Comme tous les Réunionnais, j’ai été interpellée par le problème du coût des médicaments à La Réunion, et j’ai cherché à comprendre en toute objectivité la vérité. Tout d’abord, pourquoi s’attaquer aux prix des médicaments pour augmenter le pouvoir d’achat des Réunionnais et pas à celui du riz ou de la viande qu’ils payent réellement ? 99% des Réunionnais ne paient pas les médicaments vignettés, ceux précisément concernés par cette mesure : 170.000 Réunionnais sont à la CMU, 120.000 bénéficient de I’ALD et les autres ont une mutuelle. Cette décision est arrivée sans prévenir, de façon arbitraire, sans aucune négociation avec les intéressés, aucune étude objective analysant les raisons du surcoût n’ayant été faite en amont. On sait les frais d’approche, l’assurance, l’Octroi de mer, les frais de débarquement, le sur-stockage par rapport à la Métropole pour « tenir un stock nécessaire pour répondre aux besoins de santé publique », selon le législateur. Tous ces frais reviennent aux grossistes répartiteurs qui jouent aussi le rôle d’importateurs. Dans ces conditions, les 30% de marge appliquée par les pharmaciens par rapport au prix Métropole sont-ils justifiés ou non ? Il s’agit d’un dossier complexe, et il serait hasardeux de prendre position sans avoir tous les éléments, et sans que des négociations aient été menées avec toutes les parties concernées.

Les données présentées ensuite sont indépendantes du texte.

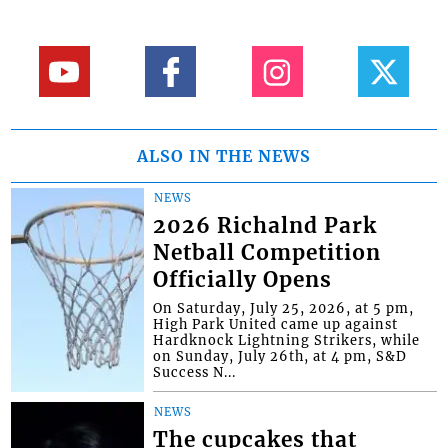
ALSO IN THE NEWS
NEWS
2026 Richalnd Park
Netball Competition
Officially Opens
On Saturday, July 25, 2026, at 5 pm,
High Park United came up against
Hardknock Lightning Strikers, while
on Sunday, July 26th, at 4 pm, S&D
Success N...
NEWS
The cupcakes that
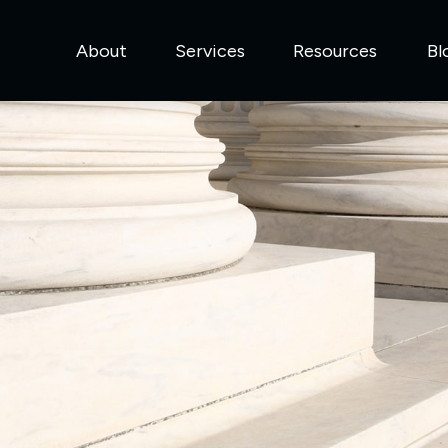
About
Services
Resources
Bl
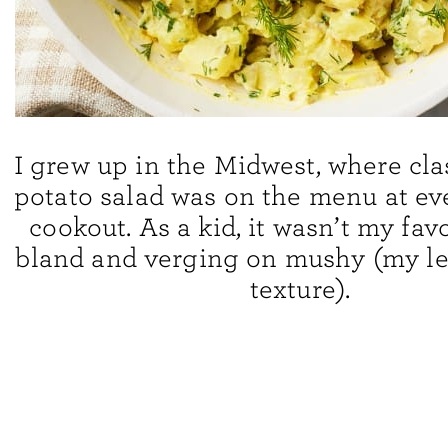
I grew up in the Midwest, where cl
potato salad was on the menu at e
cookout. As a kid, it wasn’t my favo
bland and verging on mushy (my lea
texture).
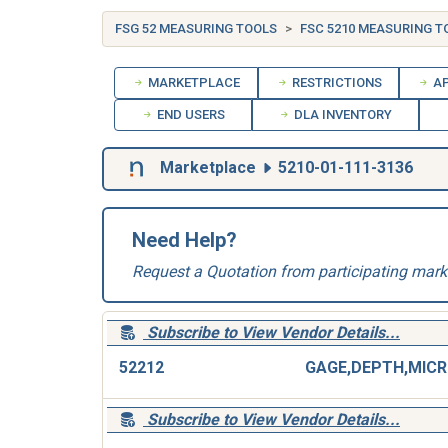
FSG 52 MEASURING TOOLS
FSC 5210 MEASURING T
MARKETPLACE
RESTRICTIONS
AP
END USERS
DLA INVENTORY
Marketplace
5210-01-111-3136
Need Help?
Request a Quotation from participating mark
Subscribe to View Vendor Details...
52212
G
Subscribe to View Vendor Details...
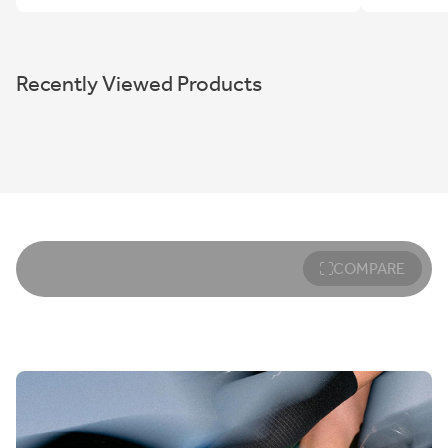
Recently Viewed Products
COMPARE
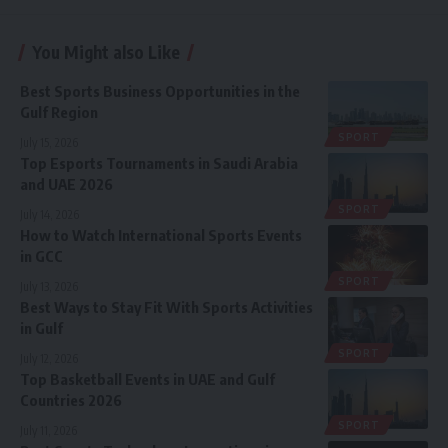
You Might also Like
Best Sports Business Opportunities in the
Gulf Region
SPORT
July 15, 2026
Top Esports Tournaments in Saudi Arabia
and UAE 2026
SPORT
July 14, 2026
How to Watch International Sports Events
in GCC
SPORT
July 13, 2026
Best Ways to Stay Fit With Sports Activities
in Gulf
SPORT
July 12, 2026
Top Basketball Events in UAE and Gulf
Countries 2026
SPORT
July 11, 2026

Ce qui me révolte profondément dans cette affaire, comme dans d’autres, c’est la façon dont on ment aux Réunionnais, dont on les manipule, en profitant de leur ignorance légitime. C’est la façon dont certains politiques n’hésitent pas à dire n’importe quoi pour charmer un électorat en le trompant sciemment... Comment penser que l’on va améliorer le pouvoir d’achat des Réunionnais en faisant baisser le prix de médicaments que la plus grande majorité d’entre eux ne paient pas ? On veut stigmatiser une profession “aisée” sans penser aux conséquences et à leurs victimes.

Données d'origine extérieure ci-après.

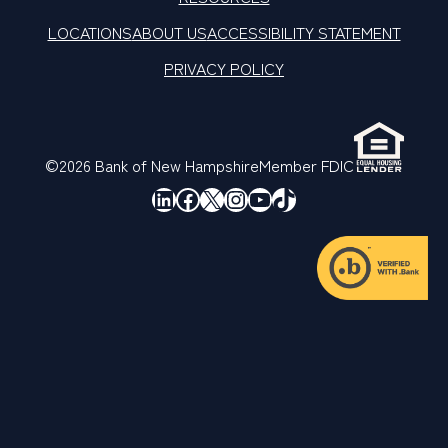
LOCATIONS
ABOUT US
ACCESSIBILITY STATEMENT
PRIVACY POLICY
©2026 Bank of New Hampshire
Member FDIC
LinkedIn
Facebook
X
Instagram
YouTube
TikTok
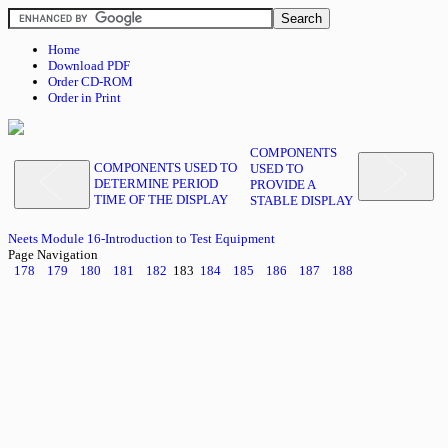
Home
Download PDF
Order CD-ROM
Order in Print
COMPONENTS
COMPONENTS USED TO
USED TO
DETERMINE PERIOD
PROVIDE A
TIME OF THE DISPLAY
STABLE DISPLAY
Neets Module 16-Introduction to Test Equipment
Page Navigation
178
179
180
181
182
183
184
185
186
187
188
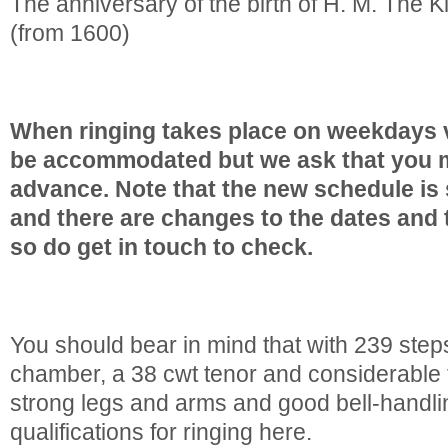
The anniversary of the birth of H. M. The 
(from 1600)
When ringing takes place on weekdays v
be accommodated but we ask that you m
advance. Note that the new schedule is s
and there are changes to the dates and 
so do get in touch to check.
You should bear in mind that with 239 steps
chamber, a 38 cwt tenor and considerabl
strong legs and arms and good bell-handli
qualifications for ringing here.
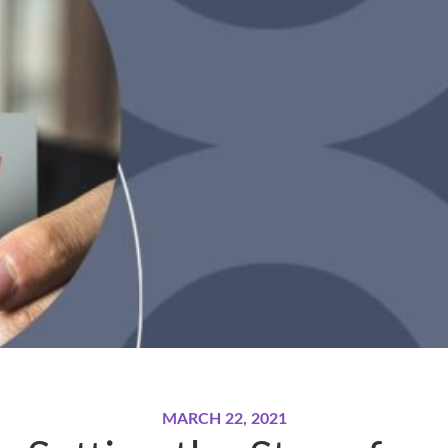
MARCH 22, 2021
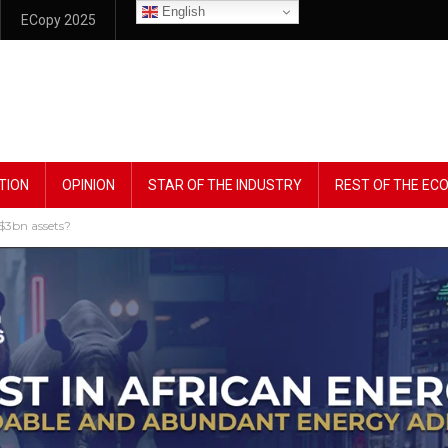
English
ECopy 2025
TION
OPINION
STAR OF THE INDUSTRY
REST OF THE E
 $3bn assets?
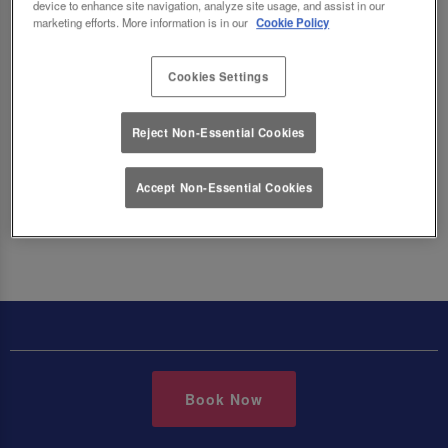
the menu below. Vegetarian dishes are marked
device to enhance site navigation, analyze site usage, and assist in our
marketing efforts. More information is in our
Cookie Policy
with a V and Vegan dishes are marked with a VG
across all of our menus.
Cookies Settings
Reject Non-Essential Cookies
Make a Booking
Accept Non-Essential Cookies
Book Now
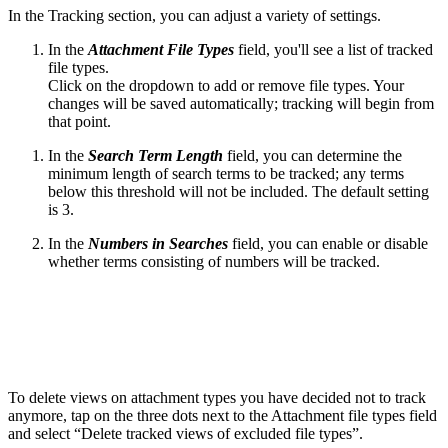
In the Tracking section, you can adjust a variety of settings.
In the
Attachment File Types
field, you'll see a list of tracked
file types.
Click on the dropdown to add or remove file types. Your
changes will be saved automatically; tracking will begin from
that point.
In the
Search Term Length
field, you can determine the
minimum length of search terms to be tracked; any terms
below this threshold will not be included. The default setting
is 3.
In the
Numbers in Searches
field, you can enable or disable
whether terms consisting of numbers will be tracked.
To delete views on attachment types you have decided not to track
anymore, tap on the three dots next to the Attachment file types field
and select “Delete tracked views of excluded file types”.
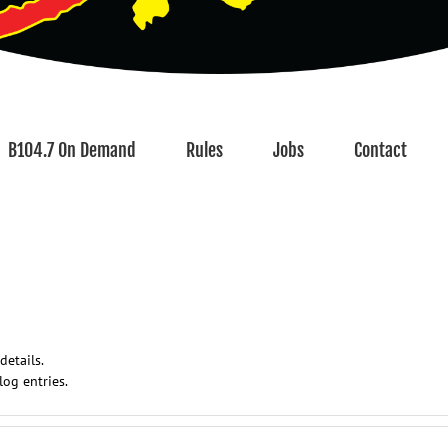
B104.7 On Demand
Rules
Jobs
Contact
details.
log entries.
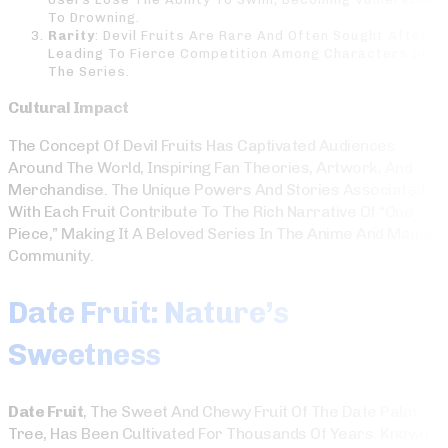
To Drowning.
Rarity
: Devil Fruits Are Rare And Often Sought After,
Leading To Fierce Competition Among Characters In
The Series.
Cultural Impact
The Concept Of Devil Fruits Has Captivated Audiences
Around The World, Inspiring Fan Theories, Artwork, And
Merchandise. The Unique Powers And Stories Associated
With Each Fruit Contribute To The Rich Narrative Of “One
Piece,” Making It A Beloved Series In The Anime And Manga
Community.
Date Fruit: Nature’s
Sweetness
Date Fruit
, The Sweet And Chewy Fruit Of The Date Palm
Tree, Has Been Cultivated For Thousands Of Years. Known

- II existe de petites pharmacies qui risquent de disparaître, alors qu’à La Réunion, il n’y a que 59 pharmaciens pour 100.000 habitants contre 109 en Métropole,

- Ceux qui vont être licenciés sont les secrétaires et les préparateurs en pharmacie. Il ne s’agit pas, à ma connaissance, de privilégiés, et les licenciements risquent de se compter par centaines,

- Les Réunionnais eux-mêmes, usagers du système de soin, vont pâtir de cette mesure. Les pharmaciens sont en première ligne des soins apportés à la population. Outre leur rôle social évident, ils conseillent, écoutent, favorisent l’usage des génériques, prennent des tensions, mesurent des glycémies et appartiennent souvent à des réseaux de santé dont ils constituent un maillon indispensable. Ils font donc un travail d’éducation à la santé et de prévention, à mon avis essentiel. Les gens ont confiance en leur pharmacien qui leur amène une assistance de proximité. Si nécessaire, le rôle de cette profession dans la crise du chikungunya l’a bien confirmé.

Le licenciement de certains de leurs employés risque de les voir se recentrer sur des actions obligatoires de gestion financière et de délivrance des médicaments au détriment des actions “non obligatoires” de prévention et d’éducation. Les Réunionnais eux-mêmes vont pâtir de cette mesure, quant à la Sécurité sociale, elle le paiera cher également, car lorsqu’il n’y a pas prévention, il y a soins quelques années après, ce qui coûte beaucoup, beaucoup plus cher.

Ainsi, cette formidable mesure va entraîner chômage, diminution de la qualité des soins, sans contre partie financière. Ainsi, on continue à manipuler l’opinion comme, récemment, dans l’affaire des bourses des élèves infirmières. On dresse un rideau de fumée pour éviter de parler des vrais problèmes, de s’attaquer à la question globale d’un véritable service de santé à La Réunion et de parler de ce qui fait au contraire baisser le pouvoir d’achat : les franchises médicales ou le paiement de la taxe audiovisuelle par les personnes âgées antérieurement exonérées.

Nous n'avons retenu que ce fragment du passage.